━━━ Input data ━━━

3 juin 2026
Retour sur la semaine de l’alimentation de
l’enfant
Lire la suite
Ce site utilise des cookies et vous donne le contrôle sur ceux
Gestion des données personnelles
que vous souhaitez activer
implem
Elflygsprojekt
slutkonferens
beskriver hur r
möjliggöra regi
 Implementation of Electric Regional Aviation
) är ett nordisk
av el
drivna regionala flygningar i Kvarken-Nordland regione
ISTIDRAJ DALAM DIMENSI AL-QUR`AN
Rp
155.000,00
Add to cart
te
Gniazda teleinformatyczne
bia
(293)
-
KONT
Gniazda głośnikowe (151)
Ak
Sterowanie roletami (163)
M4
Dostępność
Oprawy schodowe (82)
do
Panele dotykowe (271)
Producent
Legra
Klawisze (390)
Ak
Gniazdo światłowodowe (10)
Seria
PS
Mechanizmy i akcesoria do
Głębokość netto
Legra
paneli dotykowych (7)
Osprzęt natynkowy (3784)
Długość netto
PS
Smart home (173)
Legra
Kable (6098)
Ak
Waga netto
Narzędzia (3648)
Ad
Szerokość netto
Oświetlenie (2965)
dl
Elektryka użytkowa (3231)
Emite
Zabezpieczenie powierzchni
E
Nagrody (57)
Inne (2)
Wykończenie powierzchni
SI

━━━
━━━ Input data ━━━

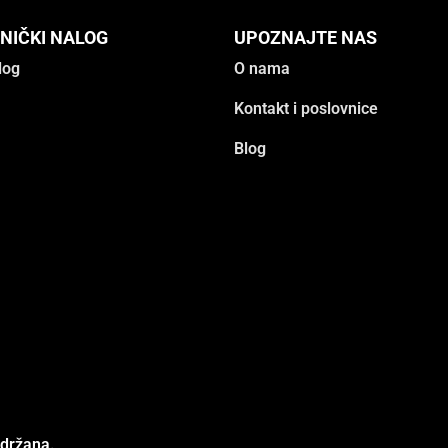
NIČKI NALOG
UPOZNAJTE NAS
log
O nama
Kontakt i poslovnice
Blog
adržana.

━━━
━━━ Input data ━━━

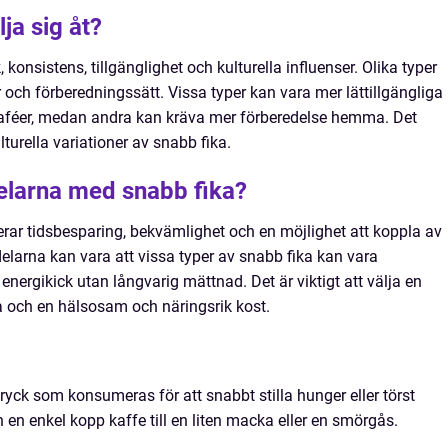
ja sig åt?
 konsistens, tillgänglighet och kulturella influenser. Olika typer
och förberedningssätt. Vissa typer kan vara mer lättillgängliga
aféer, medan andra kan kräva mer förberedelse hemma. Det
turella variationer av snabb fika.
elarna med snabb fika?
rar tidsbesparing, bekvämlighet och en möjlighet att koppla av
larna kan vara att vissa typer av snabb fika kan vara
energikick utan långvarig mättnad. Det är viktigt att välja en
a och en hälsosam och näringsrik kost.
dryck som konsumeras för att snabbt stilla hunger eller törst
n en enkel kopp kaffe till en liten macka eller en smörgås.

━━━

» **Problem to solve**
In the records above, find each line that mentions the string "vara", then copy it.

» **Finished exercise**
och förberedningssätt. Vissa typer kan vara mer lättillgängliga
larna kan vara att vissa typer av snabb fika kan vara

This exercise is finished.